“The use of the solar concentrator developed by us, based on light scattering by plasmonic nanoparticles, will reduce the share of traditional sources of electricity generation, which cause environmental pollution. This will be a significant step forward towards a more sustainable and affordable solar energy future. The operational life of the developed solar concentrator is 10-15 years, and the manufacturing technology is simple and inexpensive. Continuing research and development in this area is vital to reveal the full potential of these promising technologies and accelerate the transition to clean energy,” says Gia Petriashvili, Chief Scientist at the Vladimer Chavchanidze Institute of Cybernetics, of the Georgian Technical University.

A group of scientists from the GTU Vladimer Chavchanidze Institute of Cybernetics, led by Gia Petriashvili, has made advances in solar energy research using plasmonic nanoparticles.

As Gia Petriashvili states, technologies based on plasmonic nanoparticles are used in the development of small energy sources, through which, by creating certain conditions, the directions of light intensities on glass surfaces are controlled.

“A solar concentrator is a nanocomposite evenly spread on a glass surface, consisting of plasmonic nanoparticles dispersed in a transparent polymer. The visible and near-infrared regions of the optical spectrum emitted by the sun are scattered by the plasmonic nanoparticles in such a way that a certain amount of light propagates into the glass, in the form of reflections from its upper and lower surfaces. The main essence of increasing the efficiency of the intensity emitted by the sun lies in directing the light energy falling on the surfaces of large areas to the perimeters of these areas, which is carried out by the principle of waveguide propagation of light. As a result, the light energy falling on a given surface is directed and concentrated along the perimeter of that surface, which sharply increases the light intensity in these areas. According to preliminary calculations, approximately 30–35 percent of the light falling on the glass surface is converted into electrical energy. If we attach solar cells to the perimeter of the glass, they convert incident light into electrical energy, which can be used to operate various electrical devices. Based on the proposed concept, it is possible to manufacture a solar radiation concentrator-window, which will have the following advantages compared to existing analogues: both visible and near-infrared regions of solar radiation will be used, the intensity of the converted light will not depend on the angle of incidence of the light, the efficiency of converting light into electrical energy will increase, due to the refraction of the incident light, the amount of heat entering the buildings will be reduced, solar elements will not overheat, the windows will be transparent without pronounced color,” says Gia Petriashvili.

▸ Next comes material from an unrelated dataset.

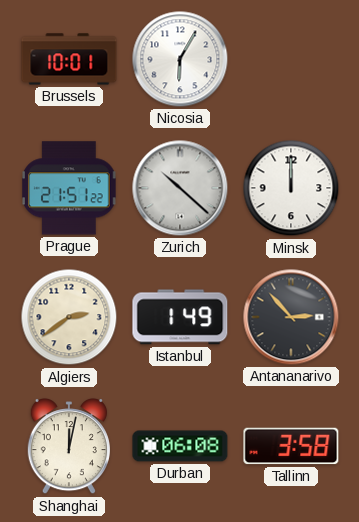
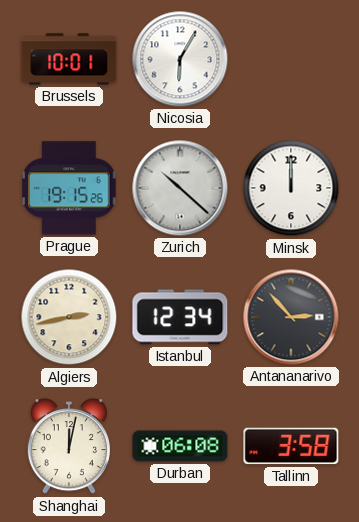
Prague: 21:51 -> 19:15
Algiers: 2:39 -> 2:43
Istanbul: 1:49 -> 12:34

According to Mikheil Janikashvili, Head of the GTU Department of Science and Innovation, the solar concentrator developed by the group of scientists uses environmentally friendly and safe materials. For example, the plasmonic nanoparticles we use are also used in the food industry.

“The solar concentrator developed by our scientists can be installed both in densely populated areas and in hard-to-reach locations. Wherever it is possible to use ordinary windows in buildings. Scientists are conducting experiments to optimize the concentration ratios of optical, thermal, electro-optical, and plasmonic nanoparticles, which are components of the solar concentrator. Working prototypes have already been created, and their physical parameters are being optimized to maximize the conversion of light intensities emitted by solar or artificial light sources into electricity. Georgia has great potential in the direction of renewable energy, including wind and thermal energy; however, solar energy can play a decisive role in the transition to a clean, renewable, and energy-independent world. I would like to note that the Georgian Technical University pays special attention to the development of green energy. It is a leader in Georgia in this regard, and considering its growing potential, it is possible in the near future to join the ranks of the world’s leading scientific centers working towards the development of green energy,” says Mikheil Janikashvili.